Times change, but financial truths last forever
About six years ago, I wrote (" Repeat After Me: Your House Is Not An Asset") on an article from The New York Times on real estate entitled, "Real Estate's Gold Rush Seems Gone For Good."
Some interesting statistics and predictions from the article included:
- It could take up to 20 years to recoup the $6 trillion loss in housing values since 2005
- Housing values had dropped over 30 percent since the bubble popped around 2008
- Sales figures for the month proceeding the article, July, were expected to show a drop of 20 percent over last year
- The supply of housing was predicted to rise 12 months—more than twice what's considered normal and healthy
- Despite all that dire news, when surveyed, people felt that housing was going to rise by as much as 10 percent a year over the next decade
That last statistic was frightening to me. Financial ignorance was so high in our country that they still believed that a house was an asset and a sure way to build wealth.
As many found out, the housing market didn’t rise 10 percent per year. It continued to drop for a couple more years after that. Many people were financially ruined.
I’ve written many times before that economies are cyclical…and that people have short memories.
Today, the housing market is picking up. In my home town of Phoenix, Arizona—one of the worst hit housing markets during the Great Recession— home sales are predicted to rise 20 percent in 2016, and home values are expected to grow by 9.5%. People are starting to get housing fever again.
Nationally, things are looking stable again for the housing market. Prices are rising and so is demand. Nothing is crazy—yet.
With any luck, we won’t see another housing bubble like the one we experienced just a few short years ago, but that entirely depends on whether people have learned their lessons.
Traditionally, when housing prices rise, so do home equity loans. People use their house as an ATM, assuming it is an asset that will always rise in value. And they quickly forget that’s not true.
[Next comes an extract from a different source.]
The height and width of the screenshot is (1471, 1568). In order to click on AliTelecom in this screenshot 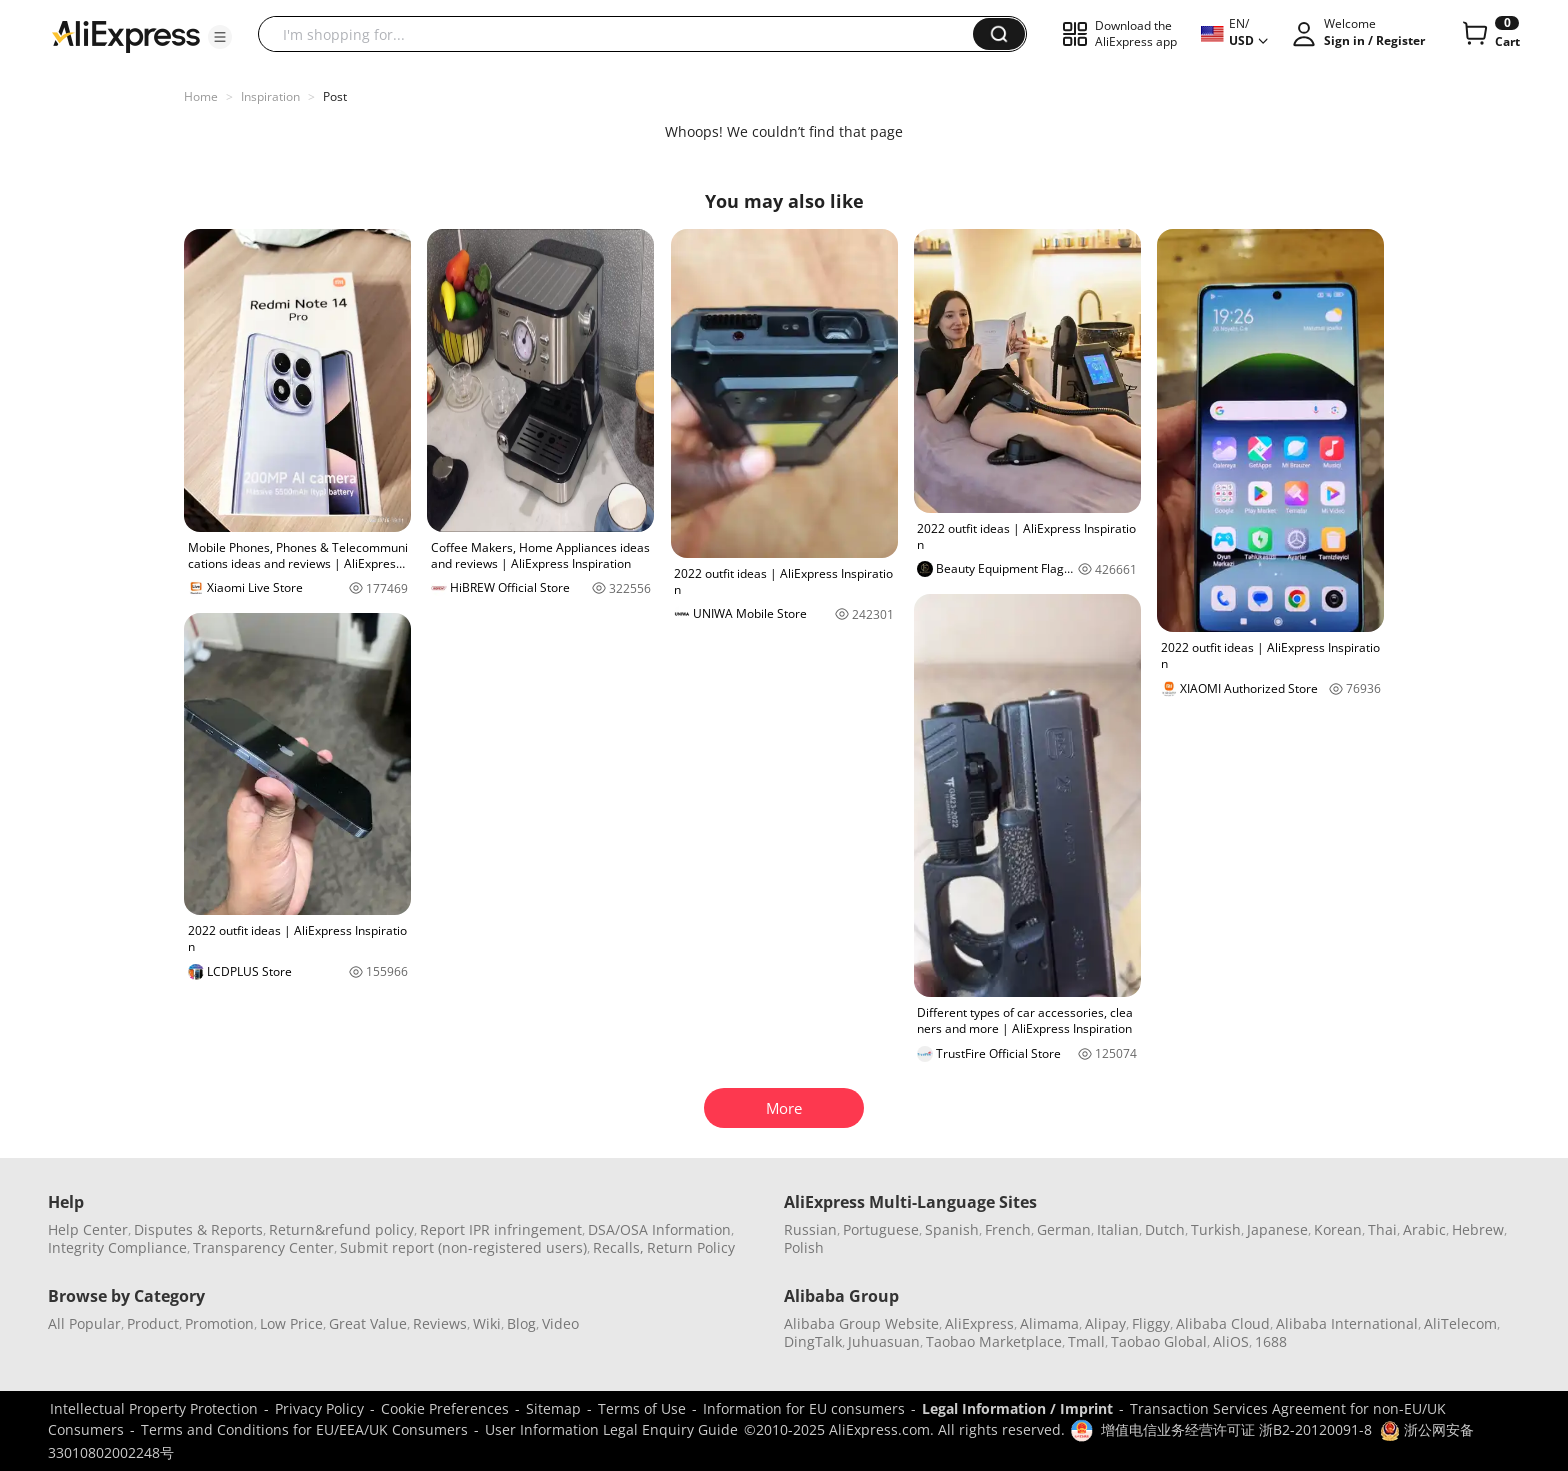, I will do `click(1460, 1323)`.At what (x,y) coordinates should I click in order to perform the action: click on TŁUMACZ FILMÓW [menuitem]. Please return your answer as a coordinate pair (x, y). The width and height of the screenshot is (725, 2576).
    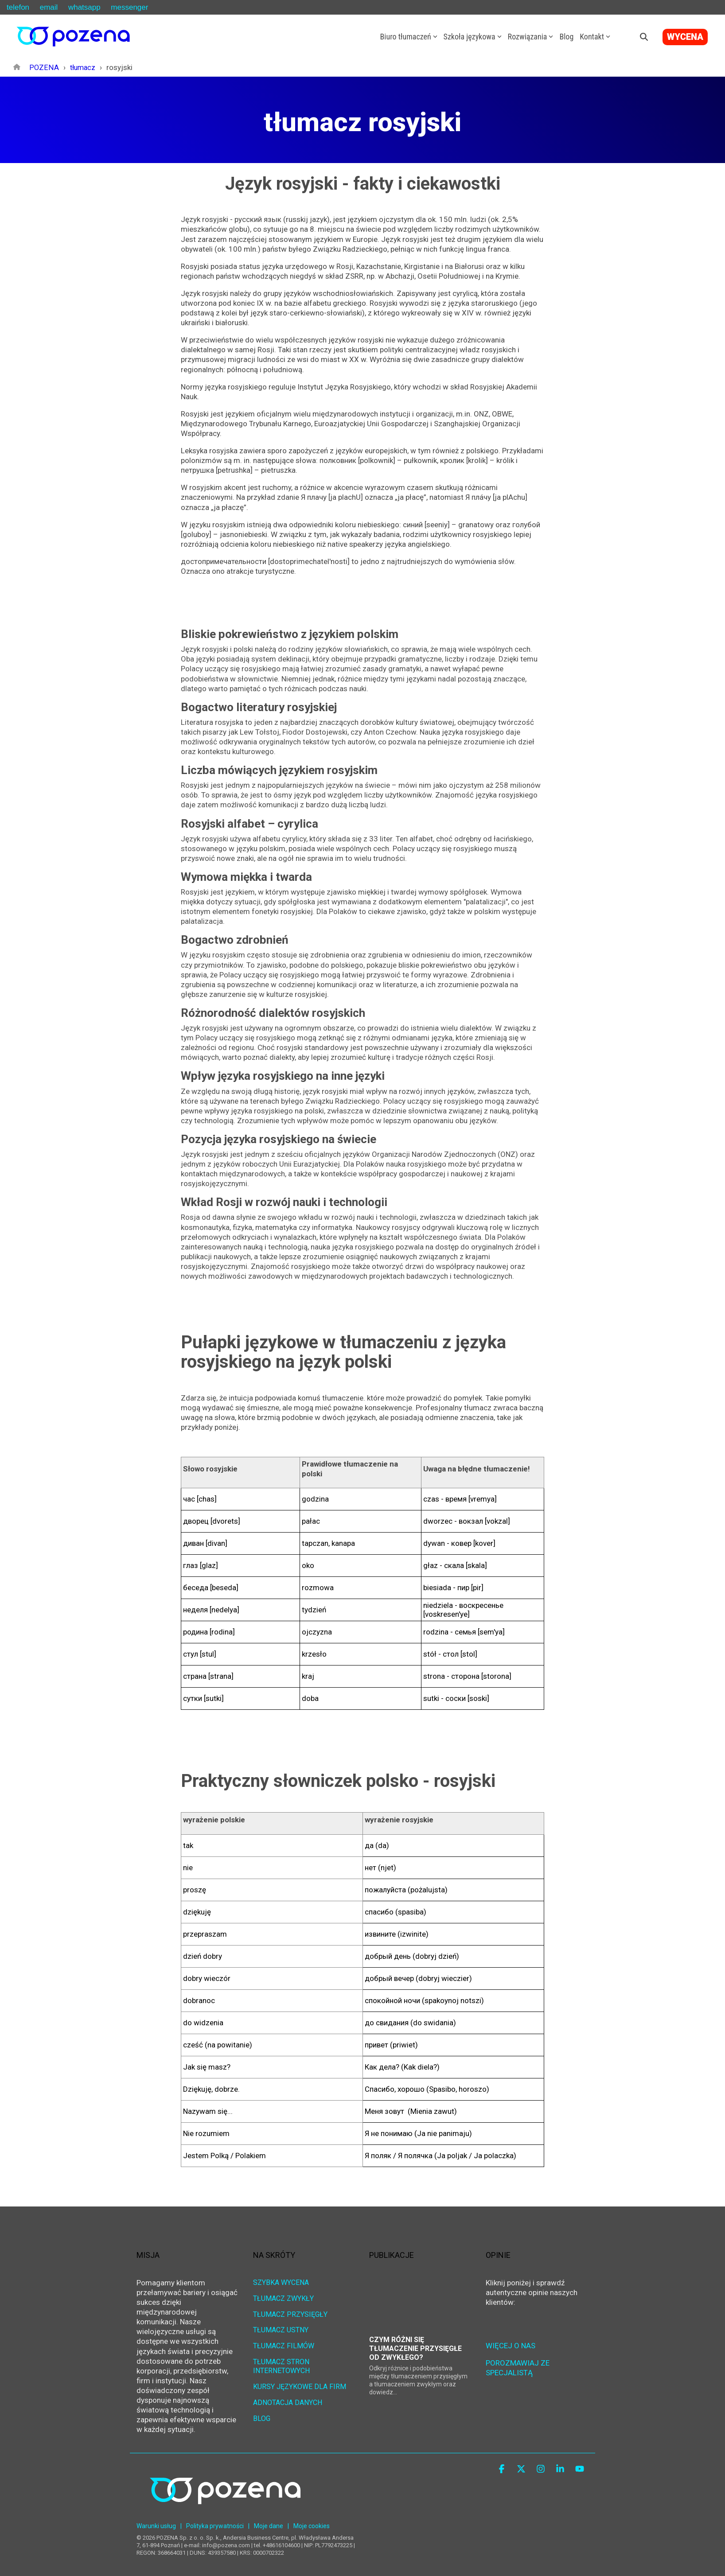
    Looking at the image, I should click on (283, 2343).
As CoreLogic reports , “…Home equity lending has been increasing steadily in the past couple of years, with HELOC originations doubling from about a $50 billion 12-month cumulative amount right after the recession, to more than $100 billion in the first half of this year. But keep in mind, overall all volumes are still significantly lower than the peak years of 2002-through-2006 when home equity originations were running at $400 billion-plus per year.”
So perhaps, before things get really bad, it’s time to remember, yet again, that your house is not an asset.
Your house is a liability
I'll repeat here: Your house is not an asset. It's a liability. Very simply, an asset is something that puts money in your pocket. A liability is something that takes money out of your pocket.
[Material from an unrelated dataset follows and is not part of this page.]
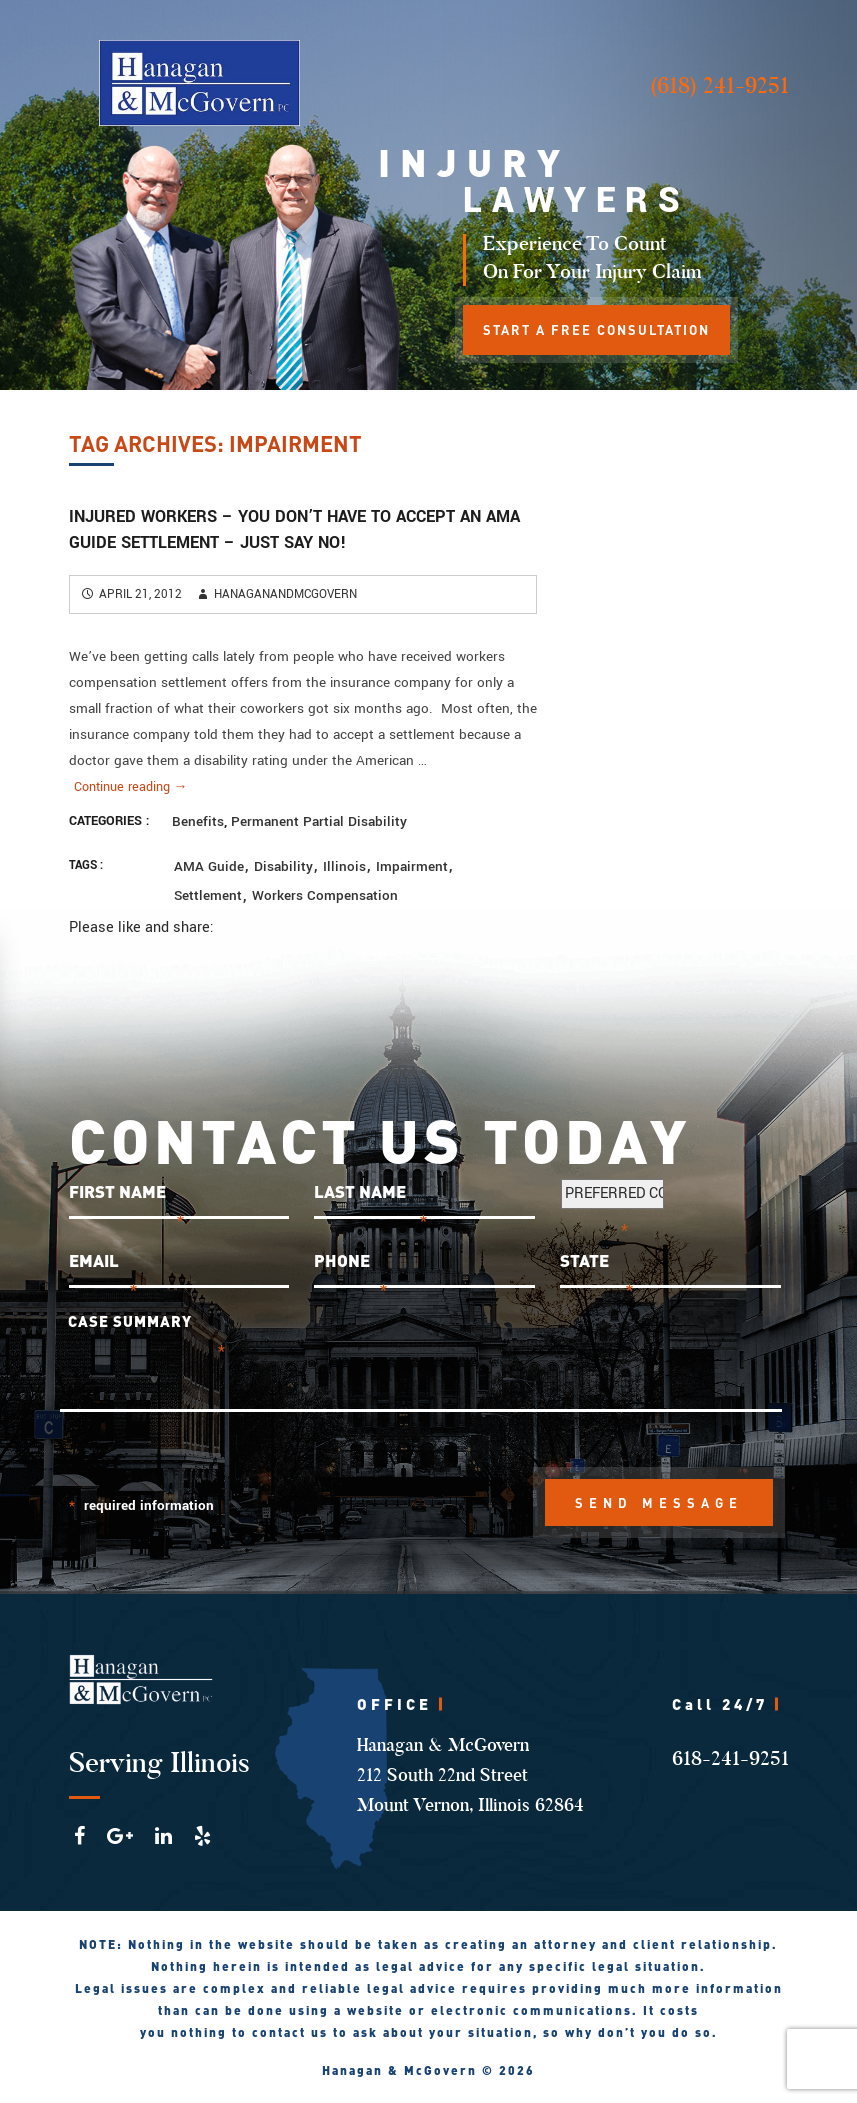 The height and width of the screenshot is (2103, 857). I want to click on disability, so click(283, 866).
The common misconception is that a strong housing market generates wealth for the middle class. In reality it doesn’t. It generates debt. People don’t sell their homes to pay for things like college educations and vacations; they borrow against them, growing a liability by taking on more and more bad debt.
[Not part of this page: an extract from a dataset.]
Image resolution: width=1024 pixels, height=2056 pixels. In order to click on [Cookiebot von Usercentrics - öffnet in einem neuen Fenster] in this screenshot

How a house can be an asset
As I mentioned earlier, an asset is something that puts money in your pocket.
To me it only matters if a little property appreciates in price. I care only whether it provides cash flow every month. It's the only sure way to build wealth and assure a secure retirement in terms of real estate investing—and it’s the only true way to appreciate real estate as an investment.
The key is to make your money on the buy, not the sell. What I mean by that is that by doing proper due diligence you can find deals that will provide substantial cash flow for years to come. By doing so you don't have to worry about the price of your asset. If it goes up, that's a bonus. If it doesn't, you still have a great property that puts money in your pocket every month.
Your house is not an asset. But a house can be an asset—if it cash flows.